Yeah. Those were good times.

Good times.

In a way, they were some of the best times for me. I got to play with good friends, and there was something so freeing for me in being able to belt out songs that nobody expected this little petite Indian girl to ever be able to do justice to.

I never got to do our originals out at those types of gigs. It was kind of directly correlated to the level of drunk assholes in the crowd.

Drunk, drunk crowd = no originals.
slightly inebriated crowd = sneak a few in there and hope they don't notice

My husband's friends were avid supporters of my original tunes though. They would come in there, and any time some vapid twenty-something screamed, "Do O.A.R!" (which made me feel more like, "Dance, Monkey! Dance!") John's friends (you know who you are. Ok, if you don't it was always Ryan, Des and Garth - I love you guys) would counter with a request for one of my originals.

And then when I would get the chance to do those originals, these cute, athletic soccer players would huddle in front of the stage and belt out every word with me in unison. It confused the drunk girls who now saw these good looking guys singing out songs which they had never heard. And of course they would try to dance all up on the guys and pretend they knew the words, but it was all good.

I miss playing. I miss singing.

I don't miss the drunk assholes. But I do miss being able to perform and losing myself for a few hours to just my own voice. It probably isn't the best voice, but it's mine, and I was so glad to find it. To know that there was music in me.

This year, I promise to myself that I will pick up that guitar again. I will write songs that no drunk girl would ever want to listen to. I will write songs that would get me booed off a stage at a crowded irish pub as folks are looking for the right "hook-up" song.

I will write songs for me.

Never stop singing.

XOXO,
Kiran

5 comments:

Sara said...

I miss performing so much.
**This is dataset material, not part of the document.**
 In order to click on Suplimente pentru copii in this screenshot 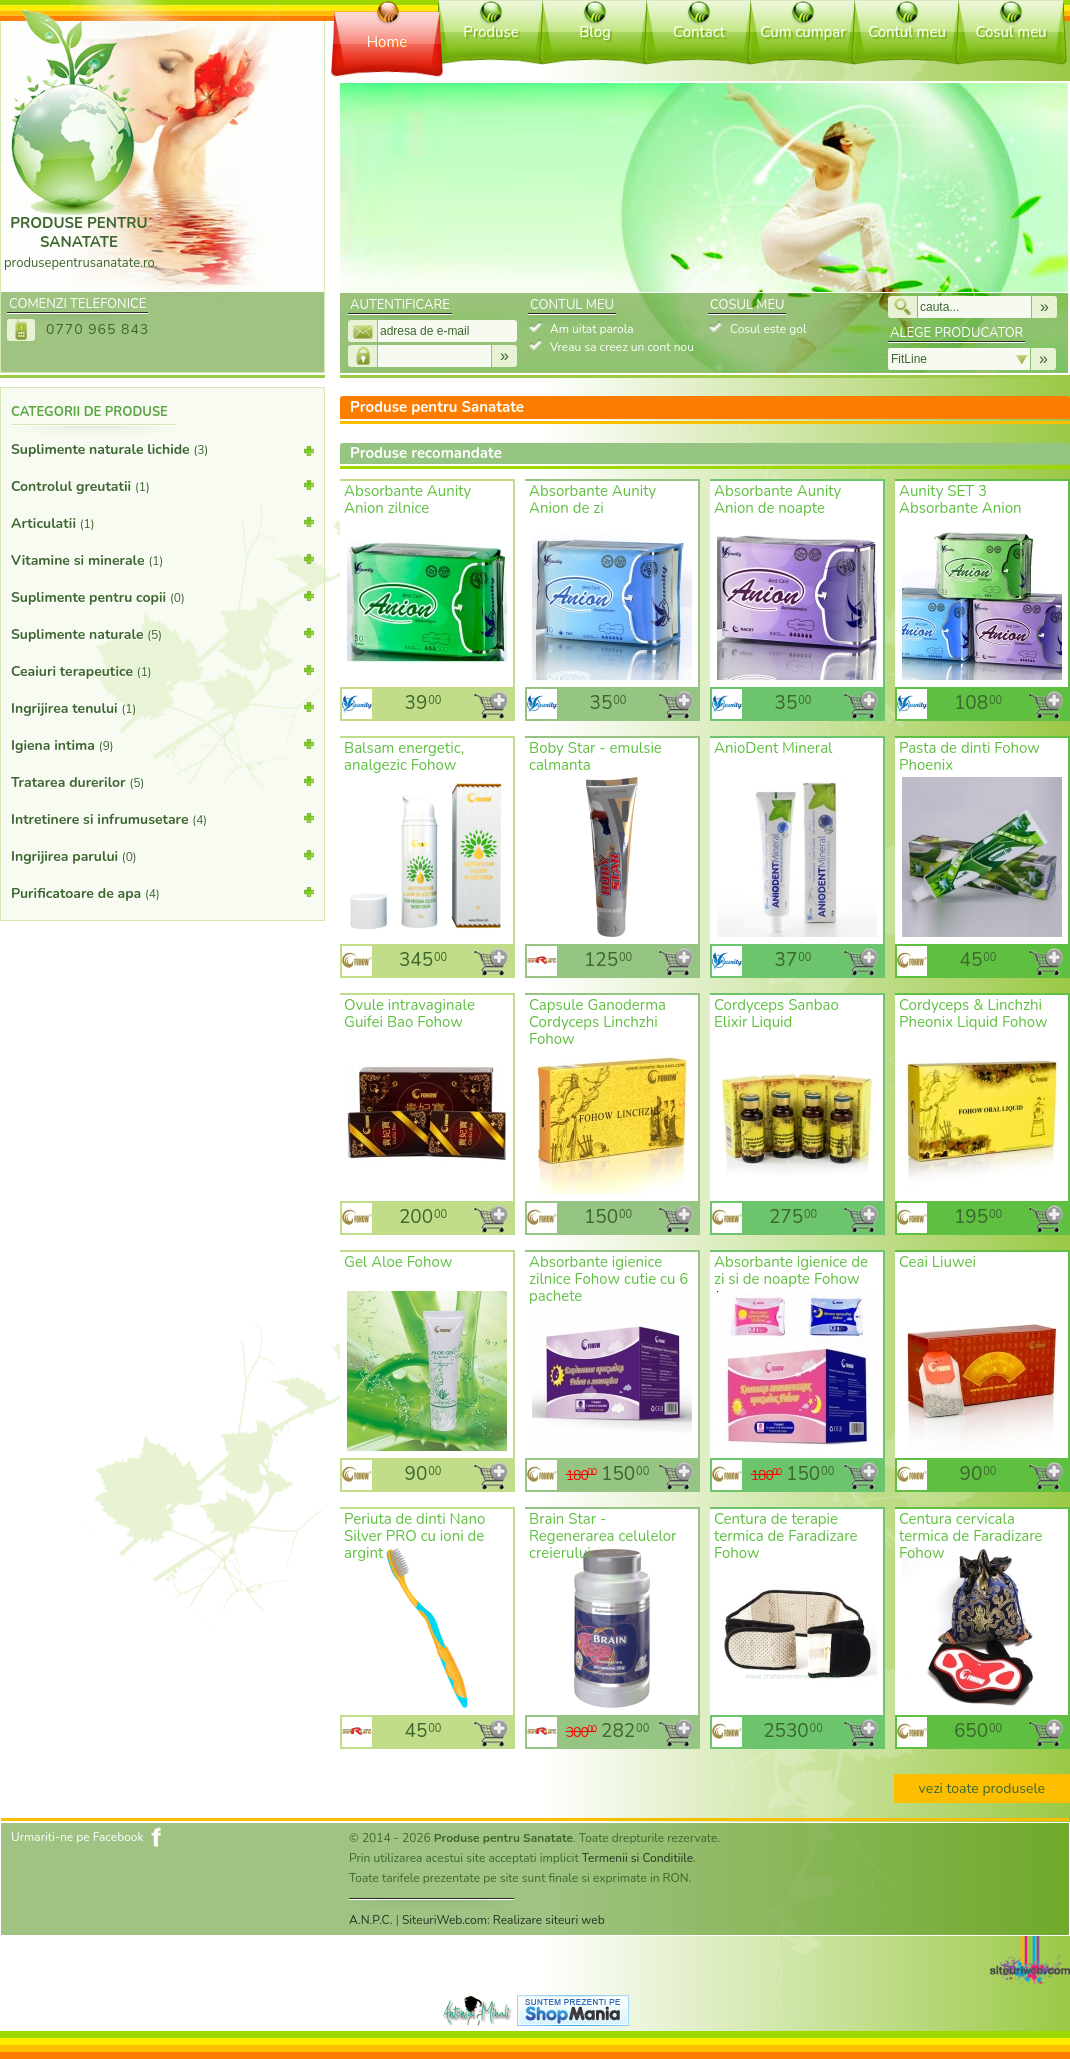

I hope you're able to sing, play and write more.

Like a giant vat of Fluffer Nutter, it feeds the soul.

Ruth J said...

i would love to hear your songs. do you have any youtube videos of you singing?

:-)

Archna said...

:) and you know the best part about your childhood songs, whenever one of those really old numbers pop up somewhere how it brings with it the same feelings, sensations and memories of the times when we used to live on that same song for days till the next one came along. There are songs that take me back straight to school days with very vivid memories of it playing loudly in my room where Id b huddled in doing some stuff, or another one thatd take me back to a car ride to college and I actually feel the feelings of those days. I even associate these, sub-consciously, with ppl who were in my life at that time.

alessandra said...

...and post the videos on your blog for your buddies to see and listen ;)

Lemon Gloria said...

I think that making art, if you are inclined that way, is really important to happiness. I totally support you making time for this. It's food for your soul.